Page-level text extractions

"""

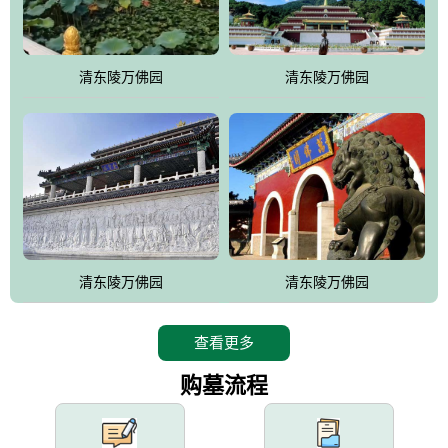
园手法相结合的默契操作，建成一处特色鲜明、服务周全、环境优
美、民族风格突出，与周边文物古迹交相呼应的极具吸引力的花园
式园林。
清东陵万佛园
清东陵万佛园
万佛园工程一期占地448亩，目前完成投资近12亿元人民币，园区采
用全仿古式建筑，寻求与世界文化遗产地清东陵的和谐统一，在园
区建设中寻求陵园建设与景区建设的有机融合，充分发挥独一无二
的地形优势，打造现代艺术园林，建设旅游景观、寺庙、酒店等综
合服务设施，服务于陵园经营，使企业的多元化经营项目相互依
托、相互促进，园区绿化覆盖率达90%。
设计建造各种墓地墓位3万个；主体建筑金宝塔，墓位容量8万个，
能适应不同消费阶层的需求，为客户提供墓碑设计制作服务、特色
清东陵万佛园
清东陵万佛园
落葬服务、代客祭扫服务、网上祭扫服务、祭奠商品服务等全方位
的一条龙服务。
查看更多
购墓流程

"""

For each record above, write out its text exactly and skip any picture.

Answer space:
园手法相结合的默契操作，建成一处特色鲜明、服务周全、环境优
美、民族风格突出，与周边文物古迹交相呼应的极具吸引力的花园
式园林。
清东陵万佛园
清东陵万佛园
万佛园工程一期占地448亩，目前完成投资近12亿元人民币，园区采
用全仿古式建筑，寻求与世界文化遗产地清东陵的和谐统一，在园
区建设中寻求陵园建设与景区建设的有机融合，充分发挥独一无二
的地形优势，打造现代艺术园林，建设旅游景观、寺庙、酒店等综
合服务设施，服务于陵园经营，使企业的多元化经营项目相互依
托、相互促进，园区绿化覆盖率达90%。
设计建造各种墓地墓位3万个；主体建筑金宝塔，墓位容量8万个，
能适应不同消费阶层的需求，为客户提供墓碑设计制作服务、特色
清东陵万佛园
清东陵万佛园
落葬服务、代客祭扫服务、网上祭扫服务、祭奠商品服务等全方位
的一条龙服务。
查看更多
购墓流程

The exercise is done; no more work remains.